Muscle force production is a combination of central factors (such as stimuli to the higher motor centers and motor neuron excitability18) and peripheral factors (such as muscle pH19 and phosphocreatine depletion20). Thus, the ability of muscle to perform work should also be investigated at the peripheral level, because central command may not completely explain the resultant force of muscle contraction.21 We were able to locate one investigation in which isometric contractions were reported to perform more work using fewer energy resources at the peripheral level than concentric isokinetic contractions, using measures of metabolic strain and adenosine triphosphate turnover.22 However, no comparison was made between isotonic and isokinetic contractions.
In our study, isotonic contractions resulted in greater motor unit activation per unit of work performed as measured by our IEMG/W ratio. During the early stages of rehabilitation, it may be more important to maximize the neural drive (ie, increase IEMG) than to increase absolute force levels.9 Increased forces may result in detrimental forces being placed on the recovering injury, such as increased quadriceps force increasing shear forces across the tibiofemoral joint.23
Although we found no differences between men and women, we thought it important to examine any differences between the sexes that would differentiate the use of specific contraction types. In the clinical setting, previous researchers have demonstrated that specific training regimens may decrease incidence of injury around the knee.24 Various training regimens may include isotonics or isokinetics or both; thus, we need to determine differences that would facilitate the rehabilitative process. Our results show that optimal motor unit activation during isotonic and isokinetic resistance exercise appears to be independent of sex. Therefore, the type of resistance may not be important during resistance training for men and women.

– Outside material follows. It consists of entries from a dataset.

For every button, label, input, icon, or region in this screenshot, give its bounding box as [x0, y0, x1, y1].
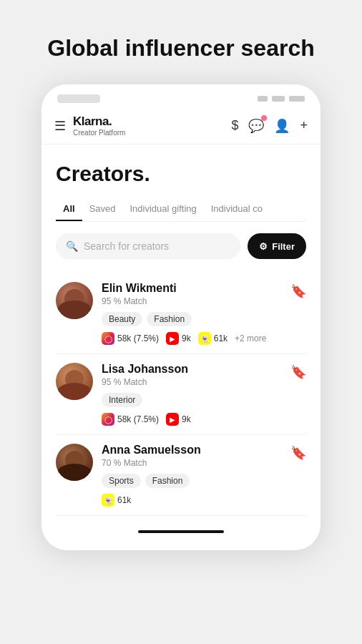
- search-placeholder: Search for creators: [84, 240, 169, 252]
- social-stats-elin: ◯ 58k (7.5%) ▶ 9k 👻 61k +2 more: [102, 332, 279, 345]
- status-time: [57, 94, 100, 103]
- instagram-count-elin: 58k (7.5%): [117, 333, 159, 343]
- creator-tags-elin: Beauty Fashion: [102, 312, 279, 326]
- nav-actions: $ 💬 👤 +: [231, 118, 308, 134]
- creator-card-lisa[interactable]: Lisa Johansson 95 % Match Interior ◯ 58k…: [56, 354, 306, 435]
- creator-info-anna: Anna Samuelsson 70 % Match Sports Fashio…: [102, 444, 279, 507]
- creator-card-anna[interactable]: Anna Samuelsson 70 % Match Sports Fashio…: [56, 435, 306, 516]
- notification-badge: [261, 115, 267, 121]
- creator-match-anna: 70 % Match: [102, 458, 279, 468]
- creator-info-elin: Elin Wikmenti 95 % Match Beauty Fashion …: [102, 282, 279, 345]
- home-indicator: [138, 530, 224, 533]
- brand-name: Klarna.: [73, 114, 231, 129]
- avatar-lisa: [56, 363, 93, 400]
- creator-name-lisa: Lisa Johansson: [102, 363, 279, 376]
- main-content: Creators. All Saved Individual gifting I…: [41, 145, 321, 516]
- tag-interior: Interior: [102, 393, 142, 407]
- page-title: Global influencer search: [47, 34, 314, 62]
- more-platforms-elin: +2 more: [235, 333, 266, 343]
- social-stats-lisa: ◯ 58k (7.5%) ▶ 9k: [102, 413, 279, 426]
- snapchat-count-anna: 61k: [117, 495, 131, 505]
- tab-bar: All Saved Individual gifting Individual …: [56, 199, 306, 222]
- youtube-icon-elin: ▶: [166, 332, 179, 345]
- instagram-stat-elin: ◯ 58k (7.5%): [102, 332, 159, 345]
- tag-sports: Sports: [102, 474, 141, 488]
- snapchat-icon-elin: 👻: [198, 332, 211, 345]
- snapchat-icon-anna: 👻: [102, 494, 114, 507]
- search-box[interactable]: 🔍 Search for creators: [56, 233, 240, 259]
- social-stats-anna: 👻 61k: [102, 494, 279, 507]
- creator-tags-anna: Sports Fashion: [102, 474, 279, 488]
- phone-frame: ☰ Klarna. Creator Platform $ 💬 👤 + Creat…: [41, 84, 321, 550]
- youtube-count-lisa: 9k: [182, 414, 191, 424]
- brand-logo: Klarna. Creator Platform: [73, 114, 231, 137]
- youtube-icon-lisa: ▶: [166, 413, 179, 426]
- instagram-count-lisa: 58k (7.5%): [117, 414, 159, 424]
- creator-card-elin[interactable]: Elin Wikmenti 95 % Match Beauty Fashion …: [56, 273, 306, 354]
- signal-icon: [272, 96, 285, 102]
- creators-heading: Creators.: [56, 162, 306, 186]
- creator-name-elin: Elin Wikmenti: [102, 282, 279, 295]
- snapchat-stat-elin: 👻 61k: [198, 332, 228, 345]
- snapchat-count-elin: 61k: [214, 333, 228, 343]
- filter-icon: ⚙: [259, 241, 268, 252]
- avatar-anna: [56, 444, 93, 481]
- dollar-icon[interactable]: $: [231, 118, 238, 133]
- tag-fashion-anna: Fashion: [145, 474, 190, 488]
- bookmark-button-lisa[interactable]: 🔖: [288, 363, 306, 380]
- creator-name-anna: Anna Samuelsson: [102, 444, 279, 457]
- tag-fashion: Fashion: [147, 312, 192, 326]
- messages-icon[interactable]: 💬: [248, 118, 264, 134]
- filter-label: Filter: [272, 241, 295, 252]
- creator-info-lisa: Lisa Johansson 95 % Match Interior ◯ 58k…: [102, 363, 279, 426]
- brand-subtitle: Creator Platform: [73, 129, 231, 137]
- search-icon: 🔍: [66, 240, 78, 252]
- tab-all[interactable]: All: [56, 199, 82, 221]
- status-bar: [41, 84, 321, 107]
- youtube-stat-elin: ▶ 9k: [166, 332, 191, 345]
- instagram-stat-lisa: ◯ 58k (7.5%): [102, 413, 159, 426]
- status-icons: [258, 96, 305, 102]
- tab-individual-co[interactable]: Individual co: [204, 199, 270, 221]
- bookmark-button-elin[interactable]: 🔖: [288, 282, 306, 299]
- wifi-icon: [258, 96, 268, 102]
- battery-icon: [289, 96, 305, 102]
- instagram-icon-elin: ◯: [102, 332, 114, 345]
- youtube-count-elin: 9k: [182, 333, 191, 343]
- snapchat-stat-anna: 👻 61k: [102, 494, 131, 507]
- tab-individual-gifting[interactable]: Individual gifting: [123, 199, 204, 221]
- creator-match-elin: 95 % Match: [102, 296, 279, 306]
- tab-saved[interactable]: Saved: [82, 199, 123, 221]
- filter-button[interactable]: ⚙ Filter: [248, 233, 306, 259]
- profile-icon[interactable]: 👤: [274, 118, 290, 134]
- nav-bar: ☰ Klarna. Creator Platform $ 💬 👤 +: [41, 107, 321, 145]
- avatar-elin: [56, 282, 93, 319]
- tag-beauty: Beauty: [102, 312, 142, 326]
- creator-tags-lisa: Interior: [102, 393, 279, 407]
- hamburger-menu-icon[interactable]: ☰: [54, 118, 66, 134]
- search-filter-row: 🔍 Search for creators ⚙ Filter: [56, 233, 306, 259]
- bookmark-button-anna[interactable]: 🔖: [288, 444, 306, 461]
- add-icon[interactable]: +: [300, 118, 308, 133]
- youtube-stat-lisa: ▶ 9k: [166, 413, 191, 426]
- instagram-icon-lisa: ◯: [102, 413, 114, 426]
- creator-match-lisa: 95 % Match: [102, 377, 279, 387]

The development of strength is a complex phenomenon, regardless of the type of exercise performed. Based on our results, we recommend that clinicians incorporate isotonic exercise early in the rehabilitation process, when motor unit recruitment is of primary importance. With greater motor unit activity per unit of work performed by the muscle-joint system, the potential benefits of less stress placed on the musculoskeletal lesion and more complete or more rapid (or both) motor unit recruitment could serve to enhance the early phase of rehabilitation.